Committee Oversight Scope (relevant to MacLennan)
- Audit: Financial reporting, internal controls, internal audit, cybersecurity, compliance, hedging/derivatives, auditor oversight .
- SPPC (Chair): Sustainability/climate, health and safety, human rights, public policy, political/lobbying oversight, Caterpillar Foundation contributions, stakeholder relations .

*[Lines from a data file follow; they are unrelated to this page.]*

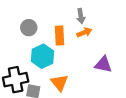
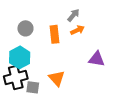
gray arrow: (81, 16) -> (73, 15), turned -128
cyan hexagon: (42, 56) -> (20, 57), moved

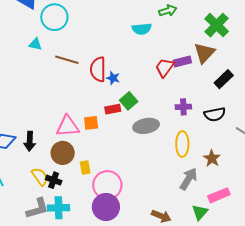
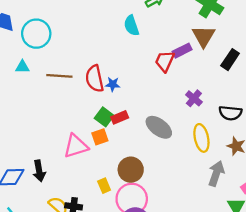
cyan semicircle: (142, 29) -> (131, 25), turned 90
green square: (129, 101) -> (104, 117), moved
purple cross: (183, 107) -> (194, 98), turned -35
black semicircle: (215, 114) -> (230, 113), moved, turned 30
gray ellipse: (146, 126) -> (159, 127), turned 60
brown circle: (63, 153) -> (131, 170), moved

- Executive: Acts with board authority between meetings; dividends, buybacks, >$1B long-term debt; chair/CEO succession processes .
Fixed Compensation (Director)
| Component | Amount (USD) | Notes |
|---|---|---|
| Annual Cash Retainer | $150,000 | Standard non-employee director retainer |
| Committee Chair Stipend (SPPC) | $25,000 | Chair stipend for SPPC |
| Fees Earned or Paid in Cash (2024) | $175,000 | Retainer + chair stipend |
| Restricted Stock Units (RSUs) – grant-date fair value (2024) | $169,953 | 1-year vesting RSUs for directors |
| All Other Compensation (2024) | $0 | No charitable/PAC match amounts for MacLennan |
| Total (2024) | $344,953 | Sum of cash + RSUs |
Additional structure:
- Directors receive annual RSUs with one-year vesting; standard chair fees apply per committee (Audit $35k; CHRC $25k; NGC $25k; SPPC $25k; Presiding Director $50k) .
Performance Compensation
- No performance-conditioned equity is disclosed for non-employee directors; RSU grants vest based on time (one year), not performance metrics .
Other Directorships & Interlocks
| Company | Sector tie to CAT | Potential Interlock/Conflict | Notes |
|---|---|---|---|
| Ecolab Inc. | Industrial services/chemicals | None disclosed | Serves as Lead Independent Director and Governance Chair; no related-party transactions with CAT disclosed . |
- Corporate guidelines cap service at no more than four additional public company boards; board notes none of nominees serve on more than two; MacLennan serves on one (Ecolab) .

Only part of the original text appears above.